思路主要是先修剪左右子树，然后如果当前节点val小于low，按照搜索树的性质只能返回右子树，如果val大于high,按照搜索树的性质只能返回左子树。

# Definition for a binary tree node.
# class TreeNode:
#     def __init__(self, val=0, left=None, right=None):
#         self.val = val
#         self.left = left
#         self.right = right
class Solution:
    def trimBST(self, root: Optional[TreeNode], low: int, high: int) -> Optional[TreeNode]:
        if not root or (root.val < low and not root.right) or (root.val > high and not root.left):
            return None

        root.left = self.trimBST(root.left, low, high)
        root.right = self.trimBST(root.right,low, high)
        if root.val < low:
            return root.right
        elif root.val > high:
            return root.left

        return root

108.将有序数组转换为二叉搜索树 

二分法

# Definition for a binary tree node.
# class TreeNode:
#     def __init__(self, val=0, left=None, right=None):
#         self.val = val
#         self.left = left
#         self.right = right
class Solution:
    def sortedArrayToBST(self, nums: List[int]) -> Optional[TreeNode]:
        def helper(start, end):
            if start > end:
                return None
            mid = (end - start) // 2 + start
            node = TreeNode(nums[mid])
            node.left = helper(start, mid - 1)
            node.right = helper(mid + 1, end)
            return node
        return helper(0, len(nums) - 1)

这里迭代实现感觉用三个队列有点不清晰...

直接在队列里压入tuple即可模拟。

class Solution:
    def sortedArrayToBST(self, nums: List[int]) -> Optional[TreeNode]:
        if not nums:
            return None
        root = TreeNode()
        queue = deque([(root, 0, len(nums) - 1)])

        while queue:
            node, left, right = queue.popleft()
            mid = (left + right) // 2
            node.val = nums[mid]

            if left < mid:
                node.left = TreeNode()
                queue.append((node.left, left, mid - 1))

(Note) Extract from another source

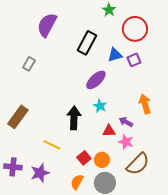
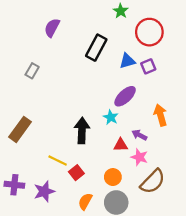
purple semicircle: (47, 25) -> (52, 28), size x0.7
purple ellipse: (96, 80) -> (125, 96), moved
red square: (84, 158) -> (76, 173), moved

            if mid < right:
                node.right = TreeNode()
                queue.append((node.right, mid + 1, right))

        return root

538.把二叉搜索树转换为累加树

右-中-左， 记录pre即可。

# Definition for a binary tree node.
# class TreeNode:
#     def __init__(self, val=0, left=None, right=None):
#         self.val = val
#         self.left = left
#         self.right = right
class Solution:
    def __init__(self):
        self.pre = None
    def convertBST(self, root: Optional[TreeNode]) -> Optional[TreeNode]:
        if not root:
            return None
        self.convertBST(root.right)
        if self.pre:
            root.val += self.pre.val
        self.pre = root
        self.convertBST(root.left)
        return root